Dans le sport du golf, uncoinest un sous-ensemble de la famille des fers de clubs de golf conçus pour des situations d'utilisation spéciales. En tant que classe, les wedges ont les lofts les plus élevés, les tiges les plus courtes et les têtes de club les plus lourdes des fers. Ces caractéristiques aident généralement le joueur à effectuer des tirs "lob" précis à courte distance, pour amener la balle sur le green ou hors d'un obstacle ou d'un autre endroit délicat. De plus, les cales sont conçues avec des semelles modifiées qui aident le joueur à déplacer la tête du club à travers des mensonges mous, tels que le sable, la boue et l'herbe épaisse, pour extraire une balle qui est enfoncée ou même enterrée.[1]Les wedges existent dans une variété de configurations et sont généralement regroupés en quatre catégories : pitching wedges, sand wedges, gap/approach wedges et lob wedges.

Contenu

  • 1Histoire
  • 2Pitching wedge
  • Cale 3Gap
  • 4Coin de sable
  • Cale de 5 lobes
    • 5.1 Cale ultra lob
  • 6Références
  • 7Voir aussi

L'histoire[Éditer]

La classe des cocheurs est née du besoin d'un meilleur club pour jouer des mensonges doux et des coups courts. Avant les années 1930, le meilleur club pour les coups courts "d'approche" était le "niblick", à peu près équivalent au 9-fer ou au pitching wedge d'aujourd'hui dans le loft ; cependant, la conception de ce club, avec une face plate et inclinée et pratiquement pas de «semelle», le rendait difficile à utiliser dans le sable et autres mensonges mous car il avait tendance à creuser dans le gazon mou. Le club le plus souvent utilisé pour les coups de bunker s'appelait le " jigger "; il était utilisé de la même manière que le pitching wedge d'aujourd'hui et avait un manche court similaire, mais son loft était plus proche du "mashie" de l'époque (équivalent au fer 4- d'aujourd'hui).[2][3]Le loft inférieur a empêché le club de "creuser" dans des mensonges mous, mais le faible angle de lancement et la résistance relativement élevée au club se déplaçant dans le sable pour "creuser" une balle enterrée ont rendu très difficile la récupération d'un bunker avec ce club. Le club n'était pas non plus idéal pour les coups d'approche depuis un bunker près du green, car un coup de puce effectué avec ce club avait tendance à rouler sur la majeure partie de sa distance.
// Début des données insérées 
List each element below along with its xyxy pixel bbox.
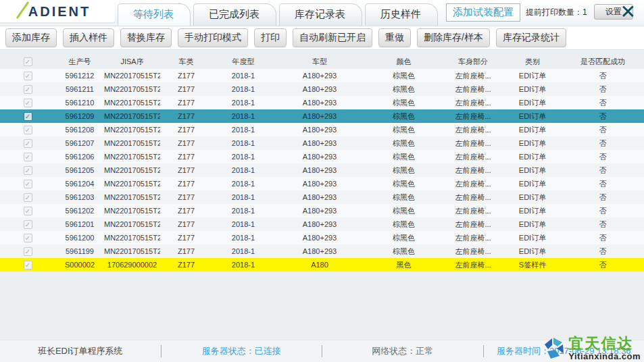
row-checkbox[interactable]: ✓ xyxy=(24,139,32,148)
row-checkbox[interactable]: ✓ xyxy=(24,153,32,161)
row-checkbox[interactable]: ✓ xyxy=(24,220,32,229)
replace-inventory-button[interactable]: 替换库存 xyxy=(120,28,172,47)
print-button[interactable]: 打印 xyxy=(254,28,287,47)
row-checkbox-cell: ✓ xyxy=(0,247,55,256)
cell-model: A180+293 xyxy=(274,207,365,215)
cell-color: 棕黑色 xyxy=(365,111,443,122)
cell-vehicle-class: Z177 xyxy=(160,166,212,174)
row-checkbox[interactable]: ✓ xyxy=(24,180,32,188)
row-checkbox[interactable]: ✓ xyxy=(24,166,32,175)
table-row[interactable]: ✓5961207MN220170515T228Z1772018-1A180+29… xyxy=(0,136,644,150)
cell-production-no: 5961200 xyxy=(55,234,104,242)
cell-model: A180+293 xyxy=(274,139,365,147)
cell-production-no: 5961203 xyxy=(55,193,104,201)
row-checkbox[interactable]: ✓ xyxy=(24,85,32,94)
cell-year-model: 2018-1 xyxy=(212,126,274,134)
cell-color: 棕黑色 xyxy=(365,71,443,81)
cell-year-model: 2018-1 xyxy=(212,247,274,255)
table-row[interactable]: ✓S000002170629000002Z1772018-1A180黑色左前座椅… xyxy=(0,258,644,272)
cell-model: A180+293 xyxy=(274,99,365,107)
cell-category: EDI订单 xyxy=(503,152,562,162)
cell-year-model: 2018-1 xyxy=(212,85,274,93)
tab-inventory-record[interactable]: 库存记录表 xyxy=(279,3,362,26)
column-header: 是否匹配成功 xyxy=(562,57,644,67)
watermark: 宜天信达 Yitianxinda.com xyxy=(542,336,641,361)
cell-year-model: 2018-1 xyxy=(212,72,274,80)
table-row[interactable]: ✓5961206MN220170515T229Z1772018-1A180+29… xyxy=(0,150,644,163)
column-header: 生产号 xyxy=(55,57,104,67)
cell-body-part: 左前座椅... xyxy=(443,206,503,216)
row-checkbox-cell: ✓ xyxy=(0,125,55,134)
cell-body-part: 左前座椅... xyxy=(443,219,503,230)
cell-body-part: 左前座椅... xyxy=(443,152,503,162)
table-row[interactable]: ✓5961208MN220170515T227Z1772018-1A180+29… xyxy=(0,123,644,136)
cell-match-success: 否 xyxy=(562,179,644,189)
cell-category: EDI订单 xyxy=(503,111,562,122)
cell-production-no: 5961204 xyxy=(55,180,104,188)
table-row[interactable]: ✓5961205MN220170515T230Z1772018-1A180+29… xyxy=(0,163,644,177)
cell-model: A180+293 xyxy=(274,220,365,228)
table-row[interactable]: ✓5961211MN220170515T224Z1772018-1A180+29… xyxy=(0,82,644,96)
row-checkbox[interactable]: ✓ xyxy=(24,99,32,107)
add-inventory-button[interactable]: 添加库存 xyxy=(5,28,57,47)
tab-history-samples[interactable]: 历史样件 xyxy=(365,3,438,26)
cell-vehicle-class: Z177 xyxy=(160,220,212,228)
select-all-column-header: ✓ xyxy=(0,57,55,67)
insert-sample-button[interactable]: 插入样件 xyxy=(63,28,114,47)
delete-inventory-sample-button[interactable]: 删除库存/样本 xyxy=(417,28,490,47)
table-row[interactable]: ✓5961210MN220170515T225Z1772018-1A180+29… xyxy=(0,96,644,109)
cell-match-success: 否 xyxy=(562,247,644,257)
cell-match-success: 否 xyxy=(562,84,644,95)
logo-slash-icon xyxy=(16,1,29,18)
row-checkbox[interactable]: ✓ xyxy=(24,126,32,134)
row-checkbox[interactable]: ✓ xyxy=(24,234,32,242)
select-all-checkbox[interactable]: ✓ xyxy=(24,57,32,66)
network-status-label: 网络状态：正常 xyxy=(322,345,483,357)
table-row[interactable]: ✓5961200MN220170515T235Z1772018-1A180+29… xyxy=(0,231,644,244)
cell-match-success: 否 xyxy=(562,165,644,176)
watermark-text: 宜天信达 Yitianxinda.com xyxy=(568,336,641,361)
cell-category: EDI订单 xyxy=(503,179,562,189)
table-row[interactable]: ✓5961209MN220170515T226Z1772018-1A180+29… xyxy=(0,109,644,123)
cell-body-part: 左前座椅... xyxy=(443,98,503,108)
cell-jisa-no: MN220170515T233 xyxy=(104,207,160,215)
row-checkbox-cell: ✓ xyxy=(0,71,55,80)
redo-button[interactable]: 重做 xyxy=(378,28,411,47)
cell-model: A180+293 xyxy=(274,85,365,93)
table-row[interactable]: ✓5961202MN220170515T233Z1772018-1A180+29… xyxy=(0,204,644,217)
cell-production-no: 5961199 xyxy=(55,247,104,255)
table-body: ✓5961212MN220170515T223Z1772018-1A180+29… xyxy=(0,69,644,272)
logo-text: ADIENT xyxy=(28,4,91,19)
manual-print-mode-button[interactable]: 手动打印模式 xyxy=(178,28,248,47)
add-trial-config-button[interactable]: 添加试装配置 xyxy=(446,3,520,22)
column-header: 车身部分 xyxy=(443,57,503,67)
tab-completed-list[interactable]: 已完成列表 xyxy=(193,3,276,26)
auto-refresh-on-button[interactable]: 自动刷新已开启 xyxy=(293,28,372,47)
table-row[interactable]: ✓5961201MN220170515T234Z1772018-1A180+29… xyxy=(0,217,644,231)
watermark-domain: Yitianxinda.com xyxy=(568,352,641,361)
row-checkbox[interactable]: ✓ xyxy=(24,247,32,256)
orders-table: ✓生产号JISA序车类年度型车型颜色车身部分类别是否匹配成功 ✓5961212M… xyxy=(0,55,644,272)
cell-color: 棕黑色 xyxy=(365,138,443,149)
print-ahead-count-label: 提前打印数量：1 xyxy=(526,7,587,18)
cell-body-part: 左前座椅... xyxy=(443,138,503,149)
inventory-record-stats-button[interactable]: 库存记录统计 xyxy=(496,28,566,47)
cell-body-part: 左前座椅... xyxy=(443,179,503,189)
table-header-row: ✓生产号JISA序车类年度型车型颜色车身部分类别是否匹配成功 xyxy=(0,55,644,69)
row-checkbox[interactable]: ✓ xyxy=(24,72,32,80)
row-checkbox[interactable]: ✓ xyxy=(24,207,32,215)
cell-match-success: 否 xyxy=(562,98,644,108)
toolbar: 添加库存插入样件替换库存手动打印模式打印自动刷新已开启重做删除库存/样本库存记录… xyxy=(0,26,644,50)
table-row[interactable]: ✓5961199MN220170515T236Z1772018-1A180+29… xyxy=(0,244,644,258)
watermark-name: 宜天信达 xyxy=(568,336,633,351)
table-row[interactable]: ✓5961212MN220170515T223Z1772018-1A180+29… xyxy=(0,69,644,82)
tab-waiting-list[interactable]: 等待列表 xyxy=(118,3,191,26)
cell-category: EDI订单 xyxy=(503,165,562,176)
row-checkbox[interactable]: ✓ xyxy=(24,193,32,202)
row-checkbox[interactable]: ✓ xyxy=(24,112,32,121)
table-row[interactable]: ✓5961204MN220170515T231Z1772018-1A180+29… xyxy=(0,177,644,190)
row-checkbox[interactable]: ✓ xyxy=(24,261,32,269)
close-icon[interactable]: ✕ xyxy=(620,1,636,23)
table-row[interactable]: ✓5961203MN220170515T232Z1772018-1A180+29… xyxy=(0,190,644,204)
cell-year-model: 2018-1 xyxy=(212,99,274,107)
Le coin de sable moderne, le premier des clubs à s'appeler un coin, a été développé par Gene Sarazen après avoir volé dans l'avion privé de Howard Hughes. Sarazen a remarqué les volets sur les ailes qui ont été abaissés au décollage pour aider à créer de la portance, et a supposé que la même chose pourrait être faite à un club de golf à haut loft pour aider la tête de club à traverser puis à sortir du sable (ramenant la balle avec il).[4][5]Il a construit son premier prototype en 1931 en prenant un niblick et en soudant du plomb supplémentaire à sa semelle pour ajouter de la masse, puis en ajustant l'angle de la semelle à environ 10 degrés par rapport au sol, qu'il a trouvé être l'angle optimal pour empêcher le tête de club creusant profondément dans le sable ou écrémant (rebondissant) le long du sommet. Le profil de tête de club résultant était à peu près en forme de coin par opposition au style en forme de lame des fers à haut loft, d'où le nom. Il a amené son nouveau club pour participer à l' Open britannique de 1932 , mais l'a caché aux autorités pour éviter qu'il ne soit jugé illégal.[2]Il a remporté ce tournoi avec un score alors record de 283 (la somme de quatre tours de jeu),[6]et a également remporté l'US Open de 1932 qui a suivi avec un score de 66 au tour final qui constituerait un record du tournoi pendant près de 30 ans.

Le nouveau club de Sarazen, y compris la semelle large et inclinée, a été jugé légal par les autorités R&A et USGA, et le club lui-même et ses concepts de conception de base ont été largement copiés par d'autres golfeurs et par les fabricants de clubs. Au fur et à mesure que les fers devenaient plus standardisés dans les années 20 à 40, la large semelle du coin de sable a été copiée sur d'autres fers à loft moyen et élevé pour ajouter de la masse, ce qui compense les longueurs de tige progressivement plus courtes pour offrir une sensation similaire sur tous les fers avec un swing donné. Les fers les plus hauts ont obtenu le plus de poids supplémentaire, ce qui a donné les semelles les plus larges, donnant à ces clubs le même profil en forme de coin éponyme que le coin de sable. Cela a conduit à la tradition d'appeler ces fers à haut loft "coins", quelle que soit la quantité de rebond (angle de la semelle par rapport au sol) que la semelle fournissait.

Les coins et le "jeu court" du golfeur ont fini par être soulignés par les joueurs professionnels et les enseignants/entraîneurs comme un domaine d'importance cruciale. Par calcul simple, avec un par pour un trou basé sur 2 putts et au moins un coup supplémentaire nécessaire pour mettre la balle sur le green, un golfeur débutant effectuera jusqu'à 54 coups sur un parcours typique-72 avec le intention de monter sur le green et/ou dans le trou ; seulement environ un tiers des coups pris dans un tour seront avec un bois ou un long fer avec l'intention principale étant la distance. Dans les cas où le joueur ne fait pas le "vert réglementaire" (ce qui signifie que la balle n'est pas sur le green avec deux coups restants pour les putts), les coups normalement pris comme putts doivent plutôt être utilisés pour s'approcher, et doivent donc être très précis dans direction et distance afin de préparer la balle pour un par d'un putt (la combinaison chip shot et putt est appelée "up and down") ou même un birdie ou un eagle réalisé avec le chip shot lui-même. Même les professionnels de la tournée manquent en moyenne 6 GIR dans un tour, ce qui rend les coups de puce et autres coups rapprochés généralement effectués avec des cales d'autant plus importants.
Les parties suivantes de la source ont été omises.